David Kotok of Cumberland Advisors:

The oil and gas industry in the GOM has permanently changed because of this event.  One can relate this to Three Mile Island (TMI) and its profound impact on the nuclear power industry.  It took more than thirty years to overcome the psychological and political damage done by TMI, and there was no actual nuclear leakage.  We estimate that Deepwater Horizon may end up larger in national impact than the nuclear event decades ago.

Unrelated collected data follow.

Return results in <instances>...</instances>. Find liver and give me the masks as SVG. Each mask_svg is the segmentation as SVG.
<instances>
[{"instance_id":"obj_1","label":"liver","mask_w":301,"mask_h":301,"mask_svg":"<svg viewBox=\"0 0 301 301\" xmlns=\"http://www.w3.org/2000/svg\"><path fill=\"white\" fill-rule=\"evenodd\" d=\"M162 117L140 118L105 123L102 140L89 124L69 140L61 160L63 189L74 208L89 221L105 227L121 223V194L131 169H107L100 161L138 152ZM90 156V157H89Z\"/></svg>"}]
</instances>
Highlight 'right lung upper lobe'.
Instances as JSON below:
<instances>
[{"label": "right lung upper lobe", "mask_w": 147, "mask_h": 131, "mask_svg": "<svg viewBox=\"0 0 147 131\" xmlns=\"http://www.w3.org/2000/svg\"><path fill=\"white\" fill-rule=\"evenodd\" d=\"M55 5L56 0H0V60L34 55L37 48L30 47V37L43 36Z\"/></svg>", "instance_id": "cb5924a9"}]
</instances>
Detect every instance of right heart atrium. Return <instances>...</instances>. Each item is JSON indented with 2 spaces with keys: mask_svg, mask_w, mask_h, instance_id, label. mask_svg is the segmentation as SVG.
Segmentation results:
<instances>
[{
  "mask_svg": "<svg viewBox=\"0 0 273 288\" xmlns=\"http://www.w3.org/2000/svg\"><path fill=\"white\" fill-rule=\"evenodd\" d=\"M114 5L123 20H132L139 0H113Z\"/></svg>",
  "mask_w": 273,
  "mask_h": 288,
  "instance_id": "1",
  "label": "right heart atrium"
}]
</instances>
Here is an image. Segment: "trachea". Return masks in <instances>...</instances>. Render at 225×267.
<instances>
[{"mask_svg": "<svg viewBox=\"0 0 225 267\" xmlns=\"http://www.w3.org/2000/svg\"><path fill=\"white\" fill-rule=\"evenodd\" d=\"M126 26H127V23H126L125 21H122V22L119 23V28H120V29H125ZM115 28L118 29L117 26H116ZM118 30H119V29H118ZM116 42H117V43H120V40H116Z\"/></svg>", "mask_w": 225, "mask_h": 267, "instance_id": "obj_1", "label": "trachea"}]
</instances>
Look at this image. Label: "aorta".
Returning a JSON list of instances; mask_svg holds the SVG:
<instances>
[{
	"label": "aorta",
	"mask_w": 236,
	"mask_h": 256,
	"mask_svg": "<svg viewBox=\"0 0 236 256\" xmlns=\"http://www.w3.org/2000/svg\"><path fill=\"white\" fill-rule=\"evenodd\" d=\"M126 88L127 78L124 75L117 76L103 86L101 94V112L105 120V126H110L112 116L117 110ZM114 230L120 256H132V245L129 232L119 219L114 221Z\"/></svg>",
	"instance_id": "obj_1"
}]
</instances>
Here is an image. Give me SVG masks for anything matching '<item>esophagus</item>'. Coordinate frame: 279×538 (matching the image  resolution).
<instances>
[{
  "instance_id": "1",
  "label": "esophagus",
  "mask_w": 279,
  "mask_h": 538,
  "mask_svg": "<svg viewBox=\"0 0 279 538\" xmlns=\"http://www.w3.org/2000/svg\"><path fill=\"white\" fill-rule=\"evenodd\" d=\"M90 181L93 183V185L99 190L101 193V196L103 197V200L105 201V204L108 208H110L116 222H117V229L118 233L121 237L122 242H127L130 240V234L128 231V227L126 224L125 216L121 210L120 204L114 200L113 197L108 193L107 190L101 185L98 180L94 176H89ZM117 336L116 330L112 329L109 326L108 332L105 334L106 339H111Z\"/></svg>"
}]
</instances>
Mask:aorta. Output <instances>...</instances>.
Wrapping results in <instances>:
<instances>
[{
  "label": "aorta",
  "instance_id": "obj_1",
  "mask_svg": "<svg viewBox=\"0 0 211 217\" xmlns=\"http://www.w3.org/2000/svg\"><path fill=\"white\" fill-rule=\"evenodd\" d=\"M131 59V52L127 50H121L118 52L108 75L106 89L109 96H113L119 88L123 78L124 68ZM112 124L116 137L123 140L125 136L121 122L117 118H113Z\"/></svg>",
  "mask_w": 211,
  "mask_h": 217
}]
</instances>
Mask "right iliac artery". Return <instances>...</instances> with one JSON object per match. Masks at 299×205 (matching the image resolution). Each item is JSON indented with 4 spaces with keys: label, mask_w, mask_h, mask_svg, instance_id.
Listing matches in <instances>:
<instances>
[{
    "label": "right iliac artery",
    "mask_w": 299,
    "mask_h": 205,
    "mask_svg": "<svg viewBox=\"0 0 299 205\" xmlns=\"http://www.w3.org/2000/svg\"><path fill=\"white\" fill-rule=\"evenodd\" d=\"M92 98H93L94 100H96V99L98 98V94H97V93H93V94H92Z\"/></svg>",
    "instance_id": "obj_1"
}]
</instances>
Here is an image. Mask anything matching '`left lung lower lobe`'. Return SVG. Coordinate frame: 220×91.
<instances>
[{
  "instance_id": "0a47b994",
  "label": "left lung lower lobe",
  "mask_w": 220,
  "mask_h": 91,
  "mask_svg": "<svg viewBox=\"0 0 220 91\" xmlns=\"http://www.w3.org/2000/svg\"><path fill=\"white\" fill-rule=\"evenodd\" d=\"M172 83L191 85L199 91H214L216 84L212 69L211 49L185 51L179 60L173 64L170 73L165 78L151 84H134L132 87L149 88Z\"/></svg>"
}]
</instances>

It is important to understand the scope of the Gulf of Mexico in US and global energy terms.  GOM “accounts for 12% of the world’s active jack-up rigs and 16% of active floating rigs.  In 2009 the Gulf accounted for 19% of the operating revenues of the nine largest US-listed offshore drilling contractors.  The Gulf’s share of global capital spending on subsea production equipment was 20% in 2009.  Slightly less than 2% of world crude oil production came from the Gulf last year.  Of total US crude oil and natural gas production in 2009, 30% and 13% (respectively) came from the Gulf.”  (Source: Citi)  There is no way to currently assess what the implications of the Gulf events will be for offshore oil-drilling activity elsewhere in the world.

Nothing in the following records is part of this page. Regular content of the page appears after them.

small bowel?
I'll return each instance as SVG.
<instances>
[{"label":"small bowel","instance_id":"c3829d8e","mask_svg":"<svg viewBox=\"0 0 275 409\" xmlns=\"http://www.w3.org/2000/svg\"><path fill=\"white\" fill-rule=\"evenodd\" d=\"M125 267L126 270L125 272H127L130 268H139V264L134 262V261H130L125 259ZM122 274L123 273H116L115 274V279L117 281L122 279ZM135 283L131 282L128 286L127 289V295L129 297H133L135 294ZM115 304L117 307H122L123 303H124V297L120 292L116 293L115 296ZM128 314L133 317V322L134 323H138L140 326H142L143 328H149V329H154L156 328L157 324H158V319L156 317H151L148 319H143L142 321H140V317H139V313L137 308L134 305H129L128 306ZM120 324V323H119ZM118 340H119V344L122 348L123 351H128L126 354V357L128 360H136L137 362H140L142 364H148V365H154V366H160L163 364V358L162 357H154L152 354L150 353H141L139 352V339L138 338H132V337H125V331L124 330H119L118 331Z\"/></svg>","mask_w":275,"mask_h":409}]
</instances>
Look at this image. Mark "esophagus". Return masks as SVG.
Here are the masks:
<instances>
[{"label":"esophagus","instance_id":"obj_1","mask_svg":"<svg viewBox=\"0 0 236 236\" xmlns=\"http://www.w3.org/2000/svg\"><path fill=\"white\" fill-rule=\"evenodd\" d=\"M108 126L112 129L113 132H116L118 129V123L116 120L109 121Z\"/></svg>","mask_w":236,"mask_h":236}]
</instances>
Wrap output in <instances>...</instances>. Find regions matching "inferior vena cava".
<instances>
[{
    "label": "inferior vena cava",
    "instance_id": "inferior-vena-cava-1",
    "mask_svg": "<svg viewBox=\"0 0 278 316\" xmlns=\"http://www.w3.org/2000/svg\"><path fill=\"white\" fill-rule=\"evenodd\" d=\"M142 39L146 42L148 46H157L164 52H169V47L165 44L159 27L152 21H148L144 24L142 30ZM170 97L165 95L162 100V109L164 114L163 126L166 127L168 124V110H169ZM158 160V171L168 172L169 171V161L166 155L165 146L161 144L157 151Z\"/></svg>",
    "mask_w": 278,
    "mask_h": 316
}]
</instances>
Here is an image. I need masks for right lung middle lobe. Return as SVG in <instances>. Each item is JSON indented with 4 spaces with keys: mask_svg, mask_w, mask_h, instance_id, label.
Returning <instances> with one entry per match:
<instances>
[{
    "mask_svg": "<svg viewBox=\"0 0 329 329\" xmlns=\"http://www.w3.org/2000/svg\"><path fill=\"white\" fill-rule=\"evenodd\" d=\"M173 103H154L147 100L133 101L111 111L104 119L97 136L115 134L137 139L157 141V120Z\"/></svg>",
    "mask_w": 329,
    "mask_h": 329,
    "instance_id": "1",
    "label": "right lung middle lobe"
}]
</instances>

Our expectation is that the oil business is about to enter a period of intense scrutiny and regulation worldwide.  It will confront higher cost structures and much more inspection and regulation.  This will eventually be reflected in higher oil prices.

These strategic cost changes will pile on the geopolitical risks associated with oil.  The current news from the Middle East is an example of cause with the outcome being a higher oil price.